> **Instructions for the task**
Out of the entries that follow, copy each line containing "public".

::: Information given

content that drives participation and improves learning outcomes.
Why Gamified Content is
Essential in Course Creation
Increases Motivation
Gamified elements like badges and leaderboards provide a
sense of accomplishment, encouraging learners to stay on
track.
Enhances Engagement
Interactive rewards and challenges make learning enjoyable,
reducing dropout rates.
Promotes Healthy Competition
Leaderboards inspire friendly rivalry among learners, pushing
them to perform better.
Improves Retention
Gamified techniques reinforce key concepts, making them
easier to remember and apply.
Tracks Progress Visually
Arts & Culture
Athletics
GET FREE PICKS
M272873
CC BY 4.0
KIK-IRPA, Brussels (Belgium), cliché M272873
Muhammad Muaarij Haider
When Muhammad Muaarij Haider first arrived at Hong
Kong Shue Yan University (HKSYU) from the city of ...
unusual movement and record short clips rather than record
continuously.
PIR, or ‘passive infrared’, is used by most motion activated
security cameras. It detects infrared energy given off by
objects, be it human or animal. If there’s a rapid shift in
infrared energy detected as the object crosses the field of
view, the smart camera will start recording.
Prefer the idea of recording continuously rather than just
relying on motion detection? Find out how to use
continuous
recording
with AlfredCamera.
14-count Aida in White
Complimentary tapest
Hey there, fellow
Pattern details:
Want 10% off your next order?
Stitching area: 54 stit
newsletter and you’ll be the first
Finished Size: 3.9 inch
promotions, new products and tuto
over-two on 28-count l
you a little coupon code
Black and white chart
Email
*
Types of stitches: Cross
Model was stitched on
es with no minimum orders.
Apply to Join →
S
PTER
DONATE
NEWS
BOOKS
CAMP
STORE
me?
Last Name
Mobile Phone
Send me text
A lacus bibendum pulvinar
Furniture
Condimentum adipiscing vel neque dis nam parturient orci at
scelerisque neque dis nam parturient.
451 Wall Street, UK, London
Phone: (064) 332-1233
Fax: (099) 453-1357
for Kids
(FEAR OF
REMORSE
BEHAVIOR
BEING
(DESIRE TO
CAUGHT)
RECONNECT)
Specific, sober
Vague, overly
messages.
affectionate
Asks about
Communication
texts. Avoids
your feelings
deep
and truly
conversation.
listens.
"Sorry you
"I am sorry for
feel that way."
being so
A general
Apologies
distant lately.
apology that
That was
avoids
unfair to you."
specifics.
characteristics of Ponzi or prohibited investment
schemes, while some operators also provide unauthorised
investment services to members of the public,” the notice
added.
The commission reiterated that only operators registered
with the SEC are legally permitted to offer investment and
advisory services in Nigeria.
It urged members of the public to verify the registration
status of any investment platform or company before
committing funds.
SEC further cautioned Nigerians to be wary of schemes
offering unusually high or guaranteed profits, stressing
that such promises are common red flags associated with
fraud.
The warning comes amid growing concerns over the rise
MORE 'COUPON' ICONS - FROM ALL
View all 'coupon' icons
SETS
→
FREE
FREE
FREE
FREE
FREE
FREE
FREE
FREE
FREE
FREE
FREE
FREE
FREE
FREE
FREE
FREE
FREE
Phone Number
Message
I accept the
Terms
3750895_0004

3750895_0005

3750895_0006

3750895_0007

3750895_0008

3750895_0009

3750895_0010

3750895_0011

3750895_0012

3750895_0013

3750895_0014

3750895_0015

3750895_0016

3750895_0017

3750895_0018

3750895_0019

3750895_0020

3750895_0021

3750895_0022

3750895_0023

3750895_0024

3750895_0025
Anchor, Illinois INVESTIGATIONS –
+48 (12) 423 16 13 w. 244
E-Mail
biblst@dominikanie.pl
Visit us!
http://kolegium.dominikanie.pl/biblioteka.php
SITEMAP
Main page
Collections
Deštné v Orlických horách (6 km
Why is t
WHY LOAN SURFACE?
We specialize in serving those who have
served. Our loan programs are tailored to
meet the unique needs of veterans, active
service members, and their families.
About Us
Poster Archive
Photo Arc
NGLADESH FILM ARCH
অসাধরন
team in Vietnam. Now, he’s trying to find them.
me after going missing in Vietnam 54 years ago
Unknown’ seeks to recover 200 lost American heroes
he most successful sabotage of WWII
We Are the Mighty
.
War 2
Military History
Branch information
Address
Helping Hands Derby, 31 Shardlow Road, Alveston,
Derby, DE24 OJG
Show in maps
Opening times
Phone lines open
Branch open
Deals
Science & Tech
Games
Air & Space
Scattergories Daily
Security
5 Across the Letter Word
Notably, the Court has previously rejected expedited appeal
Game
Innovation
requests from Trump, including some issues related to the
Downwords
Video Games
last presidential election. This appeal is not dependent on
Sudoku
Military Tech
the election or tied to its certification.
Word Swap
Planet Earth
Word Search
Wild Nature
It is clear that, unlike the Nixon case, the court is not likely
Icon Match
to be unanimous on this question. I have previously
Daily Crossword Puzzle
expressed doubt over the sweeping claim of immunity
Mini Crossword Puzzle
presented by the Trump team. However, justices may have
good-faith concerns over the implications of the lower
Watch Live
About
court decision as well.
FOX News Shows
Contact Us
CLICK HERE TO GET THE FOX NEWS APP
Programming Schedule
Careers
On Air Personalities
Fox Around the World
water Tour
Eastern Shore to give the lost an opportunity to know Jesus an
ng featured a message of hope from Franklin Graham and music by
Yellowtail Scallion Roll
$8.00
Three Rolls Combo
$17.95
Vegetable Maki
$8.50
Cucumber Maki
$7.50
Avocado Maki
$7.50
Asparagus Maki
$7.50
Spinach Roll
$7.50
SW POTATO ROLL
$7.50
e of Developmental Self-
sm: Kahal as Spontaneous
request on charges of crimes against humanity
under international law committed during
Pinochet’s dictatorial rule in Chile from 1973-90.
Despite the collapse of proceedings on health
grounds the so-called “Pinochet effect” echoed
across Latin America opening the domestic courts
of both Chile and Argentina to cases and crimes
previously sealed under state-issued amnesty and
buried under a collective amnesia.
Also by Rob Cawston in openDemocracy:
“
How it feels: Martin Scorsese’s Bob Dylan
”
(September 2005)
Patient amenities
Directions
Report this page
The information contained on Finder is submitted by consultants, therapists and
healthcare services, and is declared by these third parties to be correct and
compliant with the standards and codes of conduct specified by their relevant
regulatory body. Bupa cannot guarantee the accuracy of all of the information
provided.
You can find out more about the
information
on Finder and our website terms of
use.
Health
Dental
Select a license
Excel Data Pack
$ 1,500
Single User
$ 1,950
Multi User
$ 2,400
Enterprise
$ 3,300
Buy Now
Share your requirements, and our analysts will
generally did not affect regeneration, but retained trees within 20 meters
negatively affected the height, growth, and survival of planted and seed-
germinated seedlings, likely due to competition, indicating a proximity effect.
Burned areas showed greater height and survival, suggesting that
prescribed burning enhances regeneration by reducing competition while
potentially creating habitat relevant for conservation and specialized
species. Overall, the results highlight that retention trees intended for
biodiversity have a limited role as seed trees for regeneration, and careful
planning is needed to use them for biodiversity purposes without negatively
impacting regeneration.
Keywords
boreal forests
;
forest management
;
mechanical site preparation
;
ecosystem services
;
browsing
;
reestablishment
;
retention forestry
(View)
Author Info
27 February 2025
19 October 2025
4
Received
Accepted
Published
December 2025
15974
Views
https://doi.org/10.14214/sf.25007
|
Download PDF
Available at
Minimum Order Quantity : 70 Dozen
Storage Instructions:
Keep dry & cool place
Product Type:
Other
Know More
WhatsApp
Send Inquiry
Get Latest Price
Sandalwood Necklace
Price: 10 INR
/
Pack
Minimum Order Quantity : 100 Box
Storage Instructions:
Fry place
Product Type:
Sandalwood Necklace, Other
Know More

::::::

> **Completed task**
investment services to members of the public,” the notice
It urged members of the public to verify the registration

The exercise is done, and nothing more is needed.